The club itself was very well equipped, thanks to the money available from the charity, and had a coffee bar with juke box, a dance hall with a local 'self-programming' rock band, quiet rooms, and an office with telly, billiards, magazines, newspapers, information and advice facilities. However, it was a club aimed at what we might now call the ‘hard-to-reach’ young person (mostly men). Gosling admitted that the ‘decent’ boy or girl would not enter such a club and that it had a bad reputation. The club survived two years but closed after one too many fights. Talking about it a couple of years later in the film ‘Two Town Mad’, Gosling’s friends made these comments:

“That was a failure before it started that was, ‘cos you’d got no idea, none of you… It was a free for all… what was it supposed to be? I’ll tell you what it was, it was a right dark, dodgy place where people could go in there to get birds and the birds that went in there was all of one sort, birds with loose morals, you could catch them as easy as that. And that’s why it started turning like it was… all they wanted outside there was a red light.”[2]

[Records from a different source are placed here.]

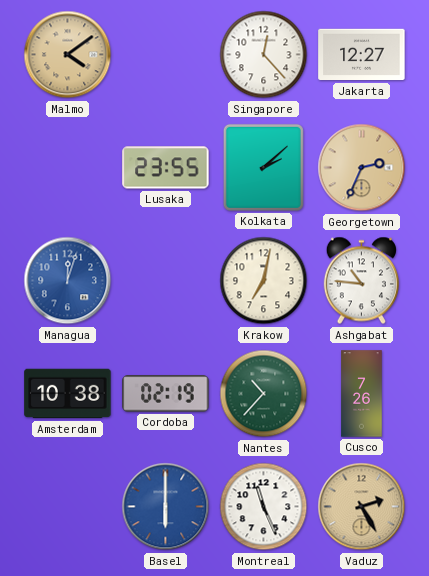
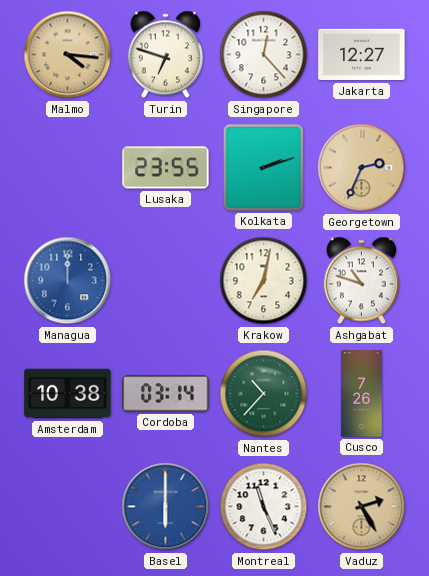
Malmo: 4:09 -> 4:16
Turin: none -> 6:48
Kolkata: 2:08 -> 2:12
Managua: 12:03 -> 12:00
Ashgabat: 10:46 -> 10:48
Cordoba: 02:19 -> 03:14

Recorded for this project, Bob Hughes remembers being one of the youngest people to go to the club:

The world Ray Gosling wrote about and made films about in the early 1960s seems to modern eyes a very masculine world. It is full of 'hard men' and 'geezers' and an undercurrent of violence; it was this crowd that Gosling preferred to the students of the University, even if it did cost him several black eyes. This version of life in Leicester probably wasn’t most people’s experience of the late 1950s and early 1960s but, for those who engaged with the various youth movements of the period, parts of it will undoubtedly ring true.

[1] Information from ‘Lady Albemarle’s Boys’ by Ray Gosling, the Fabian Society (1961). Available online at (Accessed 19/07/2018). Also, from the two volumes of autobiography written by Gosling, ‘Sum Total’ (1963) and ‘Personal Copy: a memoir of the sixties’ (1980).

[2] ‘Two Town Mad’ presented by Ray Gosling, produced by Monica Sims for BBC TV. The film was made in 1963 but broadcast on 28th February 1964. For details see and (Both accessed 20/08/2017).